Jonathan Coe on satire

From today's Guardian:
I'm frequently told that I'm a satirical writer, and although I don't think the label really fits me any more, it probably does apply to What a Carve Up!. But the problem with most satire, I've started to feel, is that it doesn't just preach, it preaches to the converted. Satire – besides being what Milan Kundera disparagingly called a "thesis art" – actually suppresses political anger rather than stoking it up. Political energies which might otherwise be translated into action are instead channelled into comedy and released – dissipated – in the form of laughter.

An interviewer recently asked me if I thought there was a dearth of political satire in this country at the moment. I would argue that there is too much. Our comedians have a default position – comfortably left-liberal, slightly sneery, relying on sharing rather than challenging the assumptions of their audience – and this keeps up a low-level rumble of cynical chuckling which allows our political masters to keep on doing whatever they want to do, completely untouched and unthreatened. And there is an element of this, I feel, in What a Carve Up!. Over the years I've found that one of the reasons its admirers like it so much is because they already share its politics.
Amen. Amen. Amen. I tried, and probably failed, to say something similar when discussing 10 O'Clock Live.


Ira Nayman said...

Without necessarily arguing the point, I would like to point out that there is virtue in preaching to the converted. For one thing, it can help people feel they belong to a community of like-minded citizens. For another, it can help rally and focus people when their party is in the minority. It is also true that laughter can help people through tough times, which, in and of itself, is reason enough for satire to exist.

Simon Titley said...

The problem with today's political satire is that is indiscriminate. Rather than satirise specific and deserving targets (as the early '60s satire boom did with the fag-end of the Macmillan government), it attacks the political process itself.

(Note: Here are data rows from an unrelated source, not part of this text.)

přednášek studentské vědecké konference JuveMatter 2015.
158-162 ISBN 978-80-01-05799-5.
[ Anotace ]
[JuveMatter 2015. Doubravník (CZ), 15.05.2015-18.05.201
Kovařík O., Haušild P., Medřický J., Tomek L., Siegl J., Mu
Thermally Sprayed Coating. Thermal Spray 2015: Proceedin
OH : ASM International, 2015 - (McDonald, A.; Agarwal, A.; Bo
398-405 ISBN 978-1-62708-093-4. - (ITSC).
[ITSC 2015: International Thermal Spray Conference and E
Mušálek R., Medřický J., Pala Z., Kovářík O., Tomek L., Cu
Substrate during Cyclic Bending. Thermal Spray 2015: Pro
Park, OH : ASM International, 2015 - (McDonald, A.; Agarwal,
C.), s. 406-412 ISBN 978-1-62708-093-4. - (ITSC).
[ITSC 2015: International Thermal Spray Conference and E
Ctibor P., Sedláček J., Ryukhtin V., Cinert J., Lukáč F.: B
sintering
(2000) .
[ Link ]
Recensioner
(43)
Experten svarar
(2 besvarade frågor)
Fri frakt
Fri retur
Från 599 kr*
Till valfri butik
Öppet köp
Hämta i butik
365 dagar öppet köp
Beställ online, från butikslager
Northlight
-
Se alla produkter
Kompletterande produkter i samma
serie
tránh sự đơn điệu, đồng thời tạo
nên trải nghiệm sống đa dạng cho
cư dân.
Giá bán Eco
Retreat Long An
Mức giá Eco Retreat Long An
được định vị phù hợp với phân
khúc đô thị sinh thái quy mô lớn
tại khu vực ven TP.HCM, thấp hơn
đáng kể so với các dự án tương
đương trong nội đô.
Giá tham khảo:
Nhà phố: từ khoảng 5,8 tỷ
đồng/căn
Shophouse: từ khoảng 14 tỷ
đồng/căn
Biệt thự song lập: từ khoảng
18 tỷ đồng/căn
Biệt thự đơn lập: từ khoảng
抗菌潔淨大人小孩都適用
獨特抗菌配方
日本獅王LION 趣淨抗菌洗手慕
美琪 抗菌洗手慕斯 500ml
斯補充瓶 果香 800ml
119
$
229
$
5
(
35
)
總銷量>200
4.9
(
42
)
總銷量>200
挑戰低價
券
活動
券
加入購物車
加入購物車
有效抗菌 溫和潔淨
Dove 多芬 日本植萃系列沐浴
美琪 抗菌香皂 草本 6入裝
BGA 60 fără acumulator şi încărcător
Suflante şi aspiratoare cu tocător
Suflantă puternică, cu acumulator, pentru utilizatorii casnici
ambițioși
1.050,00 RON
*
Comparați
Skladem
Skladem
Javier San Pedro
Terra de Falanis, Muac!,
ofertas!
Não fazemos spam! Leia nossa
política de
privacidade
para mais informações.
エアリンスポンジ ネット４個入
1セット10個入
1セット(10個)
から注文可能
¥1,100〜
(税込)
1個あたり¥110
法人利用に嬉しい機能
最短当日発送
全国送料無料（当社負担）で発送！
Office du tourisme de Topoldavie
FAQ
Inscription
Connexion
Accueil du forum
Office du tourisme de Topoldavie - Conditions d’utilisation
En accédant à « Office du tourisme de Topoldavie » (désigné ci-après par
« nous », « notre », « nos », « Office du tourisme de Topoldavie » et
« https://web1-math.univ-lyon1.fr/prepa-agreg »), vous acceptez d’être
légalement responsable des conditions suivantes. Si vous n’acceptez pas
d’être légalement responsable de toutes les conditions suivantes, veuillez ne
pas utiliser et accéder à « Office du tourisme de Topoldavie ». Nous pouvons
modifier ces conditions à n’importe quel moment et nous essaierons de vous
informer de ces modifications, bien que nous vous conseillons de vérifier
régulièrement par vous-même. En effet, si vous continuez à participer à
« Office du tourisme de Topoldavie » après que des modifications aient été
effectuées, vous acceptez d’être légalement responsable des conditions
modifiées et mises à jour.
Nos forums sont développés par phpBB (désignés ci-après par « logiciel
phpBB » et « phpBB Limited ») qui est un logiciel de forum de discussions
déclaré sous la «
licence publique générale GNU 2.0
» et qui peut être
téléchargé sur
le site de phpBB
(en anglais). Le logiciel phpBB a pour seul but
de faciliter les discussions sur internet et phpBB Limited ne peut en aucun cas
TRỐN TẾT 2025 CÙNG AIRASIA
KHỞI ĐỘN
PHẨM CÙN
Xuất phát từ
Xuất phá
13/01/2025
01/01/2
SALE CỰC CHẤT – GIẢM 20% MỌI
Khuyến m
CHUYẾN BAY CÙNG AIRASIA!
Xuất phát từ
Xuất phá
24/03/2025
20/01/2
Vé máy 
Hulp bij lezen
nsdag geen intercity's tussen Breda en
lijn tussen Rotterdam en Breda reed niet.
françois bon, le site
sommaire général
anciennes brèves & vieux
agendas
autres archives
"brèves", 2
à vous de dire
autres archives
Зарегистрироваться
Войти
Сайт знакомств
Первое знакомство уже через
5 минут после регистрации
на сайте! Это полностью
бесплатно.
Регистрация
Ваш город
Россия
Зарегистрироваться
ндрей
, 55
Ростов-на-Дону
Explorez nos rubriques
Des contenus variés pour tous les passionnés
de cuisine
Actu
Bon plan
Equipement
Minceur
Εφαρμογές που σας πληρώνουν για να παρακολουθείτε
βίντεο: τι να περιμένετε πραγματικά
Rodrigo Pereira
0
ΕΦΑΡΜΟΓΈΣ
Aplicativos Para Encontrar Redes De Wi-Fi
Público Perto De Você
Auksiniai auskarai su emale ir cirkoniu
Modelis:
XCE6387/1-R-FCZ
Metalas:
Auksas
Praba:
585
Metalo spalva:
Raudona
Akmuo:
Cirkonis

TV programmes such as 'Have I Got News For You' and 'Mock The Week' hold up all politicians and the whole political process to ridicule.

The result is an all-enveloping cynicism, which assumes that anyone and everyone in public life operate on the most base motives.

The last razor-sharp political satire I saw was the 'Two Johns' dialogues (John Bird and John Fortune), which intelligently stripped bare the humbug of certain types in public life.

So isn't the real problem not satire, but schoolyard mockery pretending to be satire?